Turning off the lights: DOT's overdue savings plan
Why is the DOT suddenly so interested in saving money that it's scouring the state to turn off every extraneous streetlight? This is where the fun begins. The DOT has given two conflicting reasons.
The Bureau of Highway Maintenance's utility budget, which was cut by 45 percent in this fiscal year, funds streetlights. Legislators cut that specific line item in the budget.
'Our budget has been cut in half and we have to respond accordingly,' DOT spokesman Bill Boynton told this newsaper.
But before Democrats pounce, they should know that Gov. John Lynch shares the credit. While the DOT is telling the public that the budget cuts are the culprit, the commissioner is telling other public officials that Lynch is responsible.
In a March 26 letter to state Rep.
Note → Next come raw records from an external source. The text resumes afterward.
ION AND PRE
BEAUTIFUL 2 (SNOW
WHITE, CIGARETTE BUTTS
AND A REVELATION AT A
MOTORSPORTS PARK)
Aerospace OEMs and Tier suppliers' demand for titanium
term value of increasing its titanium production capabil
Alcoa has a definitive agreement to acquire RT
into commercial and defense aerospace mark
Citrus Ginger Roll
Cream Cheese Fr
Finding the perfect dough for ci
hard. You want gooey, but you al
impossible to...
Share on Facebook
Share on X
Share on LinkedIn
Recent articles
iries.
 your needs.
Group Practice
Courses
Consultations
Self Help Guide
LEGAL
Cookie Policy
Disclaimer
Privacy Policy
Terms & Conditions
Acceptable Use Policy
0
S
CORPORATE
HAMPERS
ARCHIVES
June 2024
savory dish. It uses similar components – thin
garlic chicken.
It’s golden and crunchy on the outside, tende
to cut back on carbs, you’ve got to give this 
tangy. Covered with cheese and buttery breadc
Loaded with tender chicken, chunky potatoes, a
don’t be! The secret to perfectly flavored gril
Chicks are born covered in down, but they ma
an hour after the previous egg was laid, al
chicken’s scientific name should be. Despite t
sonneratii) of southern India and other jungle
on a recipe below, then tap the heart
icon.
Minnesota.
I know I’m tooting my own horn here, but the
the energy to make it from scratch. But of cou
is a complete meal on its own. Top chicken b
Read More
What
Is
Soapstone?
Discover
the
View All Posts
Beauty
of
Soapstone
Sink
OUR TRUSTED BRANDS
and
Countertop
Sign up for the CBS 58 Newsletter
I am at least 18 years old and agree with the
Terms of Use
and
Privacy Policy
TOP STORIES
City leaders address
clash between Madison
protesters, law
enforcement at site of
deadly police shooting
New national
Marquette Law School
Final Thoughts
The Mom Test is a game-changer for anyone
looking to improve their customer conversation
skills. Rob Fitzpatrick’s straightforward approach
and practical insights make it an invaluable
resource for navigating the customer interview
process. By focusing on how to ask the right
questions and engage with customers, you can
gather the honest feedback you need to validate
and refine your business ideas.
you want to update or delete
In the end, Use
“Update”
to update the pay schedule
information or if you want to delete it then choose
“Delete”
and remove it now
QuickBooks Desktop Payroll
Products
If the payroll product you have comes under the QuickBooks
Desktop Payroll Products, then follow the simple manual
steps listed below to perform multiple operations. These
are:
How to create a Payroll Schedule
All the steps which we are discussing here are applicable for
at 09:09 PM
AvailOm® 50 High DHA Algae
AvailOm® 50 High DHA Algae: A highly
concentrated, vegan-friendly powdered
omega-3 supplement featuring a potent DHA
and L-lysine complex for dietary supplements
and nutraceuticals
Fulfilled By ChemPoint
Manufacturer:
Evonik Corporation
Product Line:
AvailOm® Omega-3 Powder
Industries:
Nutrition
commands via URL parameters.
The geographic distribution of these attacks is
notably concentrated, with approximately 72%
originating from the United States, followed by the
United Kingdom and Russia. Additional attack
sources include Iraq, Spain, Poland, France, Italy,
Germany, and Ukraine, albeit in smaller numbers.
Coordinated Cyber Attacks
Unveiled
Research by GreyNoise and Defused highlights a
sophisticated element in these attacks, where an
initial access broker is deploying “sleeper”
Philip Ginsburg, DOT Commissioner Chris Clement writes, 'There are two driving forces behind the streetlight reduction program. The first is the Governor's executive order 2011-1 requiring State Agencies to further cut energy use by setting the goal of reducing the use of fossil fuels in state government by 25 percent, compared to 2005 levels, by 2025. In an effort to comply with the Governor's order and provide essential, cost efficient services, the Department is now in the process of evaluating all streetlights operating on the state highway system with the intent to de-energize any streetlight not absolutely required by safety standards or either state or federal mandates.'
Clement said budget cuts were a secondary reason. But Boynton told us in an inverview yesterday that the budget cuts were the main reason for the streetlight program, and the governor's executive order was 'not the driving force.'
Hmmm. It defies credulity for the commissioner to claim that this initiative was launched primarily to comply with an executive order that must be achieved 13 years from now. The spokesman's story was better, and more likely true.
Either way, the result will be good for the taxpayers. The state already has identified numerous lights that can be turned off without compromising public safety, as well as at least one case of the state being double-billed for the same street light, Boynton said. 'A lot of this stuff may have been put up out of want rather than need over time,' he said. Shutting off those lights is a good thing, no matter which side claims credit.